Barbara Drew MW, acheteuse chez Berry Bros. & Rudd, affirme que "si le bio fait certainement partie du débat plus large sur la durabilité, ce n'est en aucun cas la seule façon "durable" de produire du vin". "Lorsque nos clients nous posent des questions sur le vin biologique, nous essayons de leur donner une vision complète du développement durable, y compris du vin biologique.

Les producteurs s'accordent à dire qu'il est essentiel, dans le domaine des vins fins, de clarifier la signification exacte des termes eux-mêmes et la philosophie générale.
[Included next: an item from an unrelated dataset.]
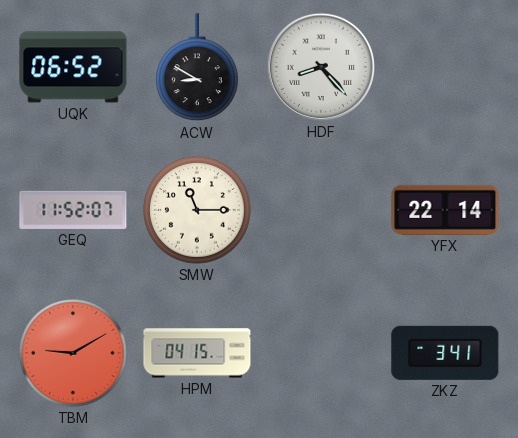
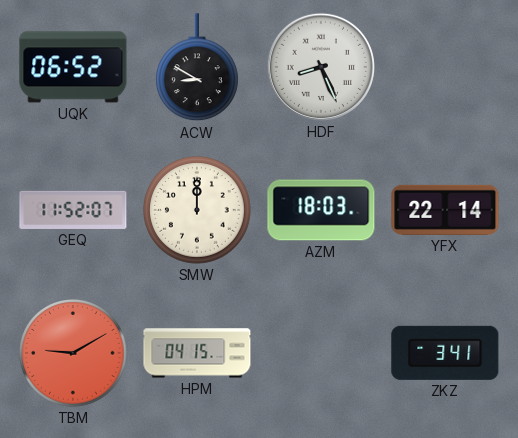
HDF: 8:23 -> 8:26
SMW: 11:15 -> 12:00
AZM: none -> 18:03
Comme l'explique le vigneron Charles Lachaux d'Arnoux-Lachaux, "nous essayons d'éduquer nos consommateurs sur ce que nous faisons : "Nous essayons d'éduquer nos consommateurs sur ce que nous faisons, non pas pour leur dire 'c'est le meilleur ou pas', mais pour qu'ils puissent faire leur choix".

Faut-il en conclure que la production biologique est synonyme de meilleur vin ? Pas nécessairement, selon M. Bodle.

"Je pense que l'agriculture biologique n'est pas nécessairement synonyme de qualité supérieure. Il y a d'autres choses que les viticulteurs font et qui sont bien meilleures pour l'environnement, en utilisant des produits qu'ils sont toujours autorisés à utiliser avec la certification biologique. Ce n'est pas forcément ce qui a le plus d'impact sur l'environnement", dit-elle.

L'AUGMENTATION DE LA BIODIVERSITÉ

Toutefois, si la production biologique implique le respect strict des engrais chimiques, des pesticides, des herbicides ou des fongicides, elle s'inscrit dans la philosophie plus large de l'agriculture durable, avec l'engagement d'éradiquer les monocultures et d'introduire des pratiques agricoles plus régénératrices, notamment les cultures de couverture, les haies et l'augmentation de la biodiversité. "C'est un grand pas dans la bonne direction", affirme M. Bodle.

"Mais la conversion au bio rend-elle les vins meilleurs ou les producteurs produisent-ils déjà les meilleurs vins et n'ont-ils fait qu'ajouter une corde à leur arc ? Avec un tel débat sur les produits biologiques dans le haut de gamme du marché du vin, il est probable que les consommateurs suivront les producteurs dans leur démarche : "Lorsqu'il s'agit de vins qui attirent les prix les plus élevés, les méthodes de production biologique ou même biodynamique sont en quelque sorte une condition préalable.

Les pays les plus biologiques

Les chiffres les plus récents de l'OIV, qui datent de 2019, démontrent à quel point la viticulture biologique est eurocentrique, trois pays représentant 76 % de la production biologique. L'Espagne arrive en tête, avec 27 % du marché du vin bio, suivie de la France (25 %) et de l'Italie (24 %). Le pays suivant, les États-Unis, ne représente que 3,6 %, juste devant la Turquie et l'Allemagne (2 % chacun), tandis que l'Autriche, la Grèce et l'Argentine (1 % chacune) font également partie des dix premiers pays. Les données montrent également que 15 % des vignobles italiens sont certifiés biologiques, contre 14 % des vignobles français, 14 % des vignobles autrichiens et 13 % des vignobles espagnols.